In his first speech as CMS Administrator, Scully announced that Medicare would begin collecting and publishing quality data on health care providers across the country including hospitals, nursing homes, home health agencies and dialysis centers. The program began with the reporting of quality measures for nursing homes in a handful of states. In those states, 78 percent of the nursing homes reported that they tried to improve, according to CMS. The next step for the program was the publication of performance by nursing homes nationwide on 10 measures ranging from the percentage of residents with pressure sores to those in physical restraints. A $700,000 advertising campaign publicizing the measures began in conjunction with the release of the data. The intention of the program was to provide consumers with a comparison of nursing homes while encouraging the homes to get better, according to a statement by Scully at the time. Critics of the program complained that nursing homes were being asked to do additional work in order to report the measures while they were dealing with funding cutbacks.

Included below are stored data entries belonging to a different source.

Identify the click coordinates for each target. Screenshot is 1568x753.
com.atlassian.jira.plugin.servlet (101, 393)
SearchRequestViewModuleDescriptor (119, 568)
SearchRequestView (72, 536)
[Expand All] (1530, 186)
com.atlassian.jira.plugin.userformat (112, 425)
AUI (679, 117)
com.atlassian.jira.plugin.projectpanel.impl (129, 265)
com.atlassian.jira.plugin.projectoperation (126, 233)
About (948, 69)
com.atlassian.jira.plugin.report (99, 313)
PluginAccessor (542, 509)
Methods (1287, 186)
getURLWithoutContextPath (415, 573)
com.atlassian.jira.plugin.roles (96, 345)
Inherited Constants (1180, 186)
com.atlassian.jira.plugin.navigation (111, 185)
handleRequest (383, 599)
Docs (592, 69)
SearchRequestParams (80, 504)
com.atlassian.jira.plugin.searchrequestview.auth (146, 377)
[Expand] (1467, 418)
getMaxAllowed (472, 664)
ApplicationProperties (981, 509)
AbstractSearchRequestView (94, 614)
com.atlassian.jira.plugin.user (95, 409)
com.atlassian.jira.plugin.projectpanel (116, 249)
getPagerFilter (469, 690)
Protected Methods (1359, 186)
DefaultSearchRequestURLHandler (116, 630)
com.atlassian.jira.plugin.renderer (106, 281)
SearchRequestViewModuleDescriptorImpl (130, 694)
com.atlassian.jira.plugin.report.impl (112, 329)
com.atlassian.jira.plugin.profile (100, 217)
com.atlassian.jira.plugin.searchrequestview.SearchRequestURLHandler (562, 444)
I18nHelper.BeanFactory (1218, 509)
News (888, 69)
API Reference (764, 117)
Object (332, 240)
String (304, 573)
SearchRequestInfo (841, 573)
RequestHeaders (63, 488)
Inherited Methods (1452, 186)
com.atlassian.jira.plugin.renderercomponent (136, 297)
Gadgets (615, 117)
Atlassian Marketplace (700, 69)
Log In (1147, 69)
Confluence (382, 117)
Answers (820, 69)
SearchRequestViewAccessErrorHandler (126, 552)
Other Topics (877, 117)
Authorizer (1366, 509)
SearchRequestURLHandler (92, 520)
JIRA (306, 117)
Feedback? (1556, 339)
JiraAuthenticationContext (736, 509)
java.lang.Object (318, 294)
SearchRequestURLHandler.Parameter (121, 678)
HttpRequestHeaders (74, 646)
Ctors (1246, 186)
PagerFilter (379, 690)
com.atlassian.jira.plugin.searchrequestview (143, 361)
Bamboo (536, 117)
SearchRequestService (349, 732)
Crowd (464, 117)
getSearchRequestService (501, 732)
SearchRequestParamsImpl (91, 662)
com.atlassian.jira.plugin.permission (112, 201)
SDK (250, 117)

In July 2003, Scully announced that CMS would begin paying bonuses to hospitals that scored well on 35 quality measures. Hospitals nationwide would vie for $7 million in higher reimbursement by providing superior care for five conditions: heart attack, heart failure, pneumonia, coronary artery bypass surgery, and hip and knee replacements. In addition, CMS posted report cards on the hospitals' performance on the public CMS website. The program was hailed as large step towards improving the American health care system by leading to a more rational health care pricing system.

Scully also initiated a broad public education campaign to improve seniors’ awareness and utilization of their Medicare benefits. The US$30 million publicly funded advertising campaign called, "Helping You Help Yourself" was designed to inform Medicare beneficiaries about the Medicare web site and toll-free phone number, which could answer their questions about health care plans.

Federal law prohibits public funds from being used for "publicity or propaganda purposes within the United States not heretofore authorized by the Congress." Roughly 10 minutes in length, the video includes comments by Health and Human Services Secretary Tommy Thompson and shots of President Bush signing the Medicare drug bill.

New Name for HCFA[edit]

On July 1, 2001, Scully presided over his agency's name change: the Health Care Financing Administration would now be called the Centers for Medicare and Medicaid Services.

Lawsuit by Gallup[edit]

In 2003, the Gallup Organization filed a $5 million lawsuit against him alleging that he asked an OMB aide to investigate a Gallup executive who had accused CMS of unfairly favoring a competing firm in a hospital-survey project.


  1. ^ Boehlert, Eric (2004-04-05). "Lies, bribes and hidden costs". Retrieved 2007-10-29.